Do you have any special area of interest?
It is hard to focus on just one because I think pelvic health is so interesting and becoming more and more dynamic. But I see a lot of rise in recognizing the need helping cancer patients the post treatment of cancer patients in the hospital. That is one of our initiatives right now just like transgender patients and giving them support before, during and after their transition. So I think it is an exciting time to be a pelvic health physical therapist. There is you know so much more than just treating incontinence. But that is also so important too because that can have life changing effect for patients too. It is just need to see how many diagnoses we can treat and really help change people’s lives.
Well today we are at the ICS conference in Gothenburg and I have heard that you have just become the chair of the physiotherapy committee. Can you share some insight knowledge with us?
It is an honour and a privilege to step into this role. It is a learning opportunity, like I just said there is so many things that pelvic health physical therapists do and I think that there are so many ways that we can showcase the different specialties we have. Not only in the diagnoses we treat but also in how many different treatment options we have and do things all over the world. And just coming together here and build better bridges and come up with better treatment options and reach people who do not have these treatment options. So you know I have a lot of thoughts and once I get a little more stepping into this position. I will hopefully get more and more goals to attain but I will be working with a lot of wonderful people who will help me. There is no I, this is a group effort. We are very lucky; we have a great committee with wonderful people and have wonderful passion.

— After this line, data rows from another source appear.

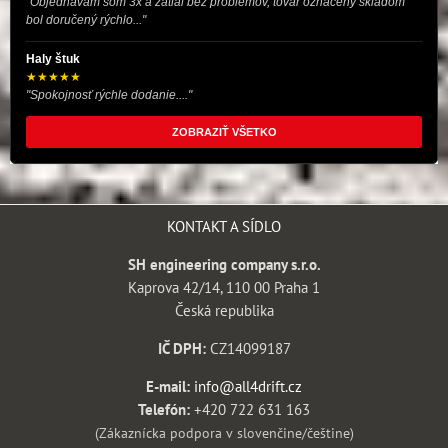
"Objednávam som 3x a zatiaľ bez problémov, tovar označený skladom
bol doručený rýchlo..."
Haly štuk
★★★★★
"Spokojnosť rýchle dodanie...."
ZOBRAZIŤ VŠETKO
KONTAKT A SÍDLO
SH engineering company s.r.o.
Kaprova 42/14, 110 00 Praha 1
Česká republika
IČ DPH:
CZ14099187
E-mail:
info@all4drift.cz
Telefón:
+420 722 631 163
(Zákaznícka podpora v slovenčine/češtine)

I am already looking forward to Las Vegas next year and see what you come up with. Just one more thing that comes into my mind. You live in Illinois so if would move to Florida, would you be able to work as a physiotherapist?
I should be able to but you have to in the United States have each states law. Sometimes you can apply for a transfer to a different state but sometimes you would have to retake your licensure test to become licensed in that state. I have even known people who had to take extra courses before they had their licensure. So depending on the state it depends on what you have to do. And offhand I didn’t look it up because I didn’t know you would ask me this. So it depends on the state and their rules.
Is there a book you would like to recommend to our colleagues?
There are so many wonderful books I can recommend and there is more information coming out every day about pelvic health and the treatment options. But my favourite one is just going back to a good anatomy book. Mine is the Frank Netter, anatomy book. I bring it out to patients we will discuss things with colleagues and it is just a reminder that we never know enough about anatomy. We always have to double check what we are thinking the pictures are amazing and I have learned so much from them.